One thing that the larger “story” of The Sadness has going for it is the setup of a central infected character, Tzu-Chiang Wang (who is credited simply as “Businessman”), who antagonizes and terrorizes Regina Lei’s Kat for most of the movie. It’s a throughline that carries the entire movie even more than her relationship with Berant Zhu’s Jim, but even with that at its core, it’s just a navigation tool from scene to scene of blood flowing like fountains, flesh flying like chunks of ground beef, and every piece of a person being cut off. Though a late-game exposition dump arrives nearly 75% of the way through the film, it’s not enough to recontextualize the mayhem that preceded it, plus it contradicts some key scenes we’ve been shown already.

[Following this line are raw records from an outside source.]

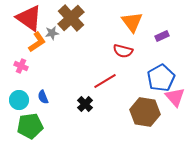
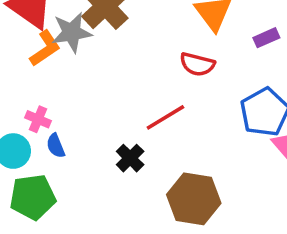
gray star: (52, 33) -> (72, 32), size x1.6
pink cross: (21, 66) -> (38, 119), moved
brown hexagon: (145, 112) -> (194, 199), moved

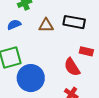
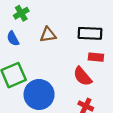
black rectangle: (74, 22) -> (90, 33), moved
blue semicircle: (14, 25) -> (13, 39), turned -88

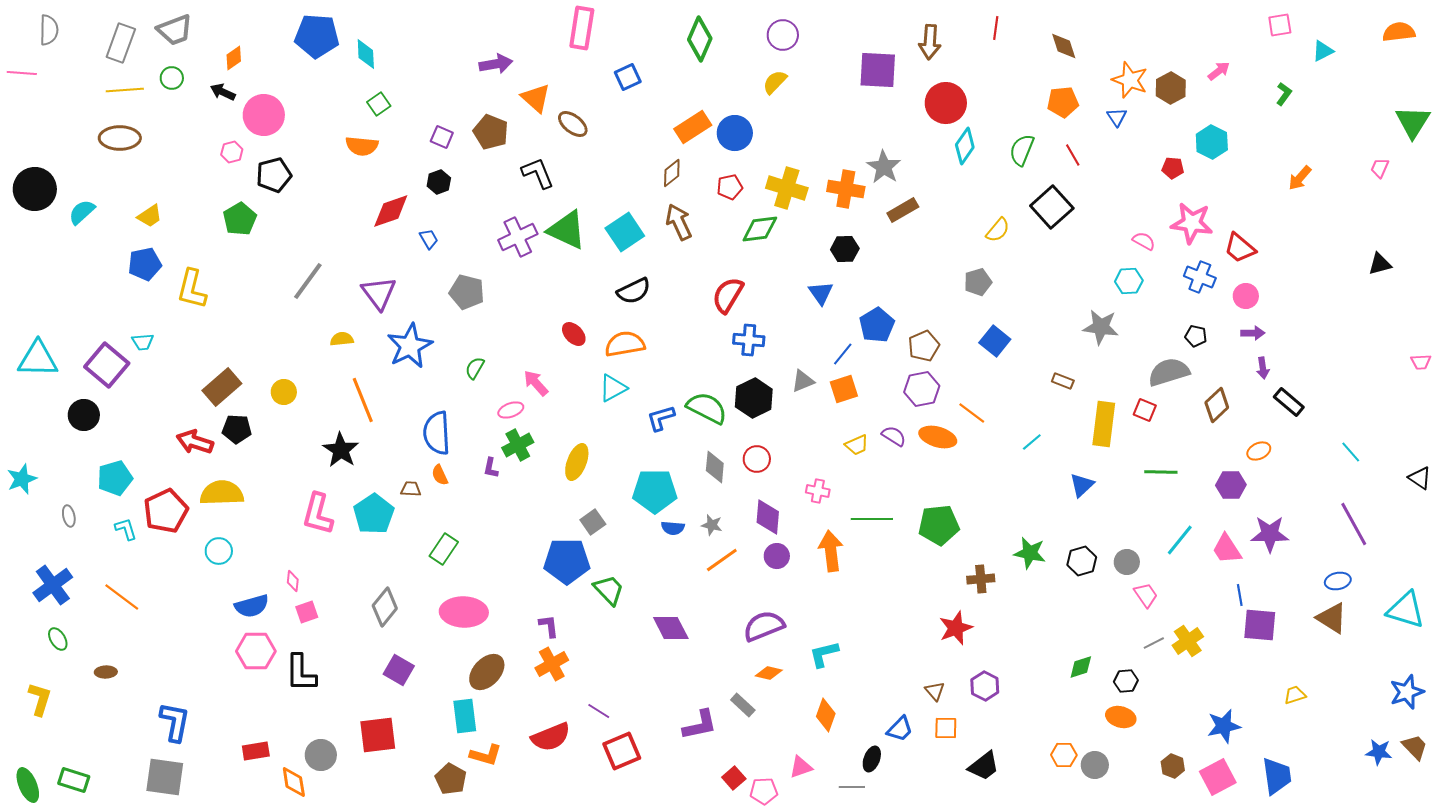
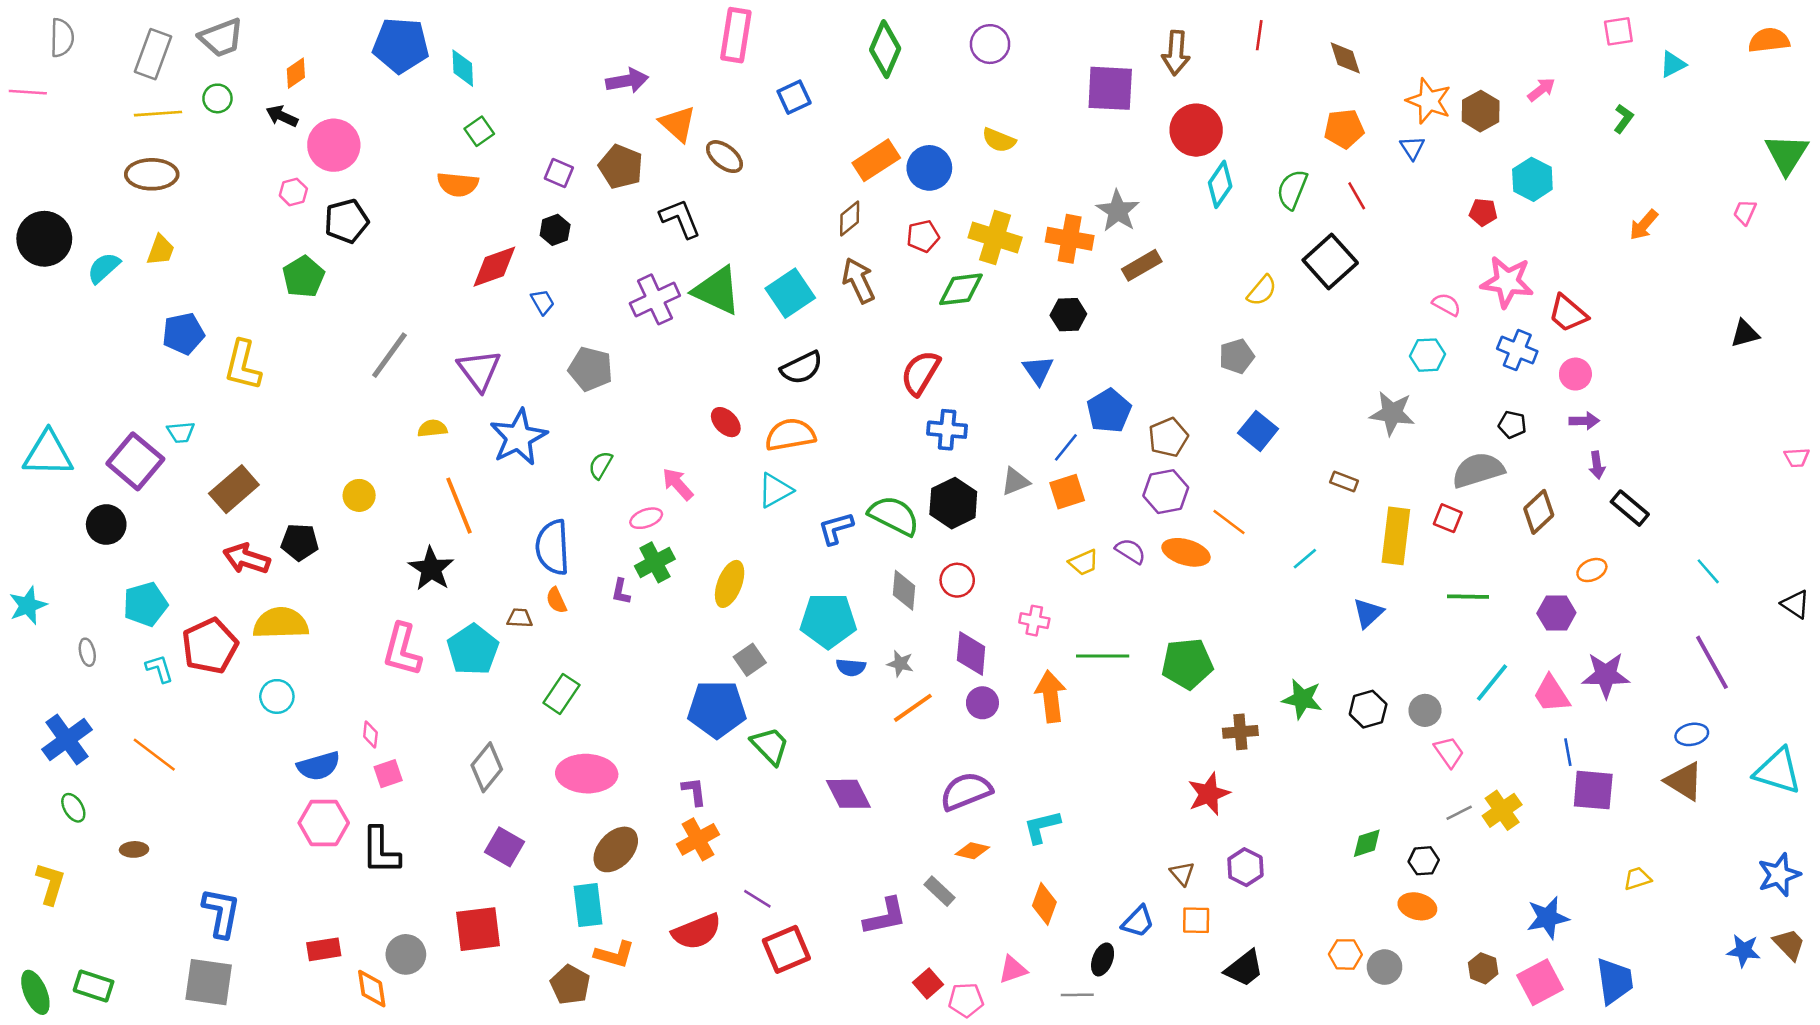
yellow semicircle: (775, 82) -> (999, 140), moved, turned -112
yellow trapezoid: (150, 216) -> (161, 250), moved, turned -36
brown rectangle: (222, 387) -> (234, 489), moved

The Sadness won’t climb the mountain of the best zombie movies but it will find an audience with gorehounds eager to test their mettle and see if their stomach can handle the truly depraved and gruesome effects that are to be found. It’s a film that feels like it’s still competing with the French extreme movement and the torture movies of the 2000s, lots of gore (plenty of it gross), and not a lot else. Those with a weak stomach shouldn’t even think about taking the trip.
Rating: 2.5 out of 5
The Sadness had its North American premiere at Fantasia International Film Festival. No American release date has been confirmed yet.